Un mercado sensible a los titulares de Pekín

Los inversores ya enfrentan desafíos como datos de inflación más altos de lo esperado, el aumento de los rendimientos de los bonos del Tesoro y una subida de Bitcoin impulsada principalmente por operaciones con derivados, en lugar de una demanda real en el mercado al contado. Esta combinación ha dejado al mercado particularmente vulnerable a cualquier anuncio procedente de la capital china, donde cambios en políticas comerciales, tecnológicas o de cadenas de suministro podrían impactar rápidamente en los activos de riesgo globales.

Para Bitcoin, la visita de Trump a China va más allá de las políticas directas sobre activos digitales. El tono del encuentro podría aliviar o intensificar las tensiones entre las dos mayores economías del mundo, influyendo directamente en el sentimiento de riesgo que ha impulsado el precio de la criptomoneda hacia los 80.000 dólares.

Ejecutivos clave acompañan a Trump en Pekín

La delegación estadounidense incluye a figuras destacadas como el secretario de Estado, Marco Rubio, y el secretario del Tesoro, Scott Bessent, junto a líderes empresariales de los sectores tecnológico y financiero. Entre ellos destacan el CEO de NVIDIA, Jensen Huang, el fundador de Tesla, Elon Musk, y el CEO de Apple, Tim Cook. Su presencia refleja la profundidad de las relaciones entre EE.UU. y China, especialmente en áreas como semiconductores, inteligencia artificial, vehículos eléctricos y manufactura global.

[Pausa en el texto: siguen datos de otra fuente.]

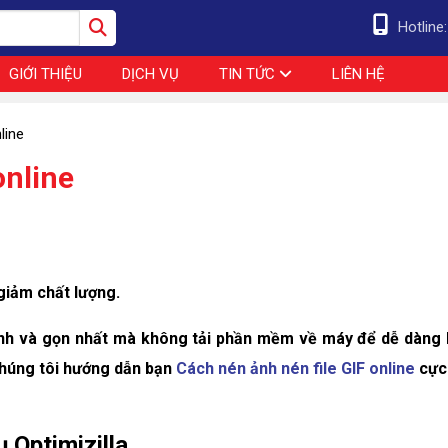
Hotline
GIỚI THIỆU
DỊCH VỤ
TIN TỨC
LIÊN HỆ
line
online
giảm chất lượng.
ảnh và gọn nhất mà không tải phần mềm về máy để dễ dàng 
 Chúng tôi hướng dẫn bạn
Cách nén ảnh nén file GIF online
cực
 Optimizilla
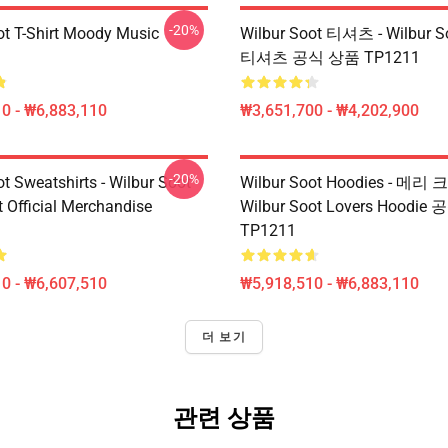
-20%
ot T-Shirt Moody Music
Wilbur Soot 티셔츠 - Wilbur S
티셔츠 공식 상품 TP1211
0 - ₩6,883,110
₩3,651,700 - ₩4,202,900
-20%
t Sweatshirts - Wilbur Soot
Wilbur Soot Hoodies - 
t Official Merchandise
Wilbur Soot Lovers Hoodi
TP1211
0 - ₩6,607,510
₩5,918,510 - ₩6,883,110
더 보기
관련 상품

Estos temas no solo son cruciales para los mercados bursátiles, sino que también tienen un impacto indirecto en el ecosistema cripto. Bitcoin, en lugar de actuar como un refugio monetario aislado, se ha comportado en los últimos tiempos como un activo de alto riesgo, vinculado a la liquidez global, el apetito inversor y la confianza del mercado.

¿Qué podría impulsar o frenar el rally de Bitcoin?

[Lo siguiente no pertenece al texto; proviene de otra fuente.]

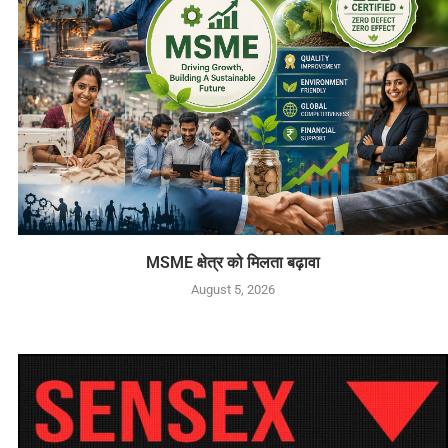
MSME क्षेत्र को मिलता बढ़ावा
August 5, 2026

Un tono constructivo en las negociaciones entre Trump y Xi podría reducir las barreras comerciales, reabrir canales de diálogo sobre restricciones tecnológicas o negociar acuerdos en exportaciones estratégicas, lo que apoyaría un mayor optimismo en los mercados. Incluso compromisos en compras agrícolas, flujos energéticos o pedidos de aeronaves podrían interpretarse como una disminución de las fricciones comerciales, beneficiando a activos de riesgo como Bitcoin.

Por el contrario, cualquier disputa sobre Taiwán, controles de exportación, minerales raros o posicionamiento militar podría provocar una huida hacia activos más seguros, como el dólar, los bonos del Tesoro o el efectivo. En ese escenario, la narrativa de Bitcoin como "oro digital" volvería a ponerse a prueba frente a su reciente comportamiento como un activo especulativo y de alto riesgo.

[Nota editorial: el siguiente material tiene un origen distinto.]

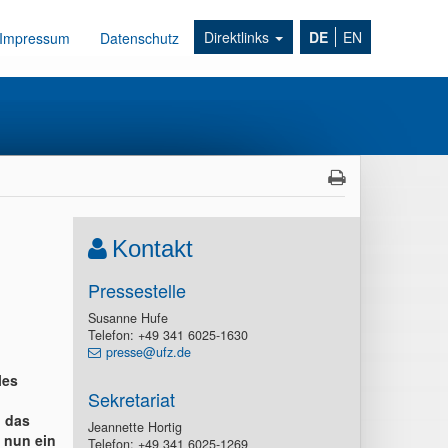
Direktlinks
DE
EN
Impressum
Datenschutz
Kontakt
Pressestelle
Susanne Hufe
Telefon: +49 341 6025-1630
presse@ufz.de
les
Sekretariat
g das
Jeannette Hortig
 nun ein
Telefon: +49 341 6025-1269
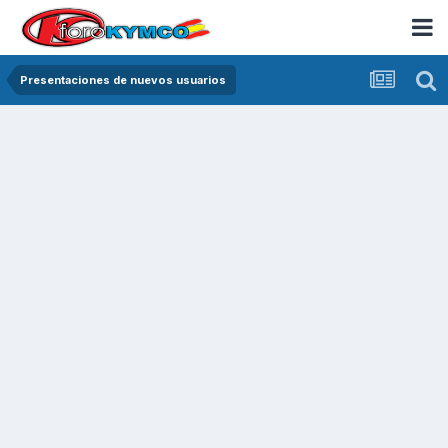
Presentaciones de nuevos usuarios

La inflación limita el margen de error para Bitcoin

La cumbre de Pekín adquiere mayor relevancia porque el contexto macroeconómico en EE.UU. ha reducido el margen de maniobra para Bitcoin. Los últimos datos de inflación de abril revelaron que las presiones inflacionarias siguen siendo elevadas, lo que limita la capacidad de los mercados para asumir riesgos adicionales. En este entorno, cualquier señal de tensión entre las dos potencias podría exacerbar la aversión al riesgo y afectar negativamente a la criptomoneda.

"Bitcoin ya no se comporta como un activo aislado, sino como un termómetro del sentimiento global. Su futuro en los próximos días dependerá en gran medida de si Washington y Pekín logran suavizar las tensiones o, por el contrario, profundizan sus diferencias."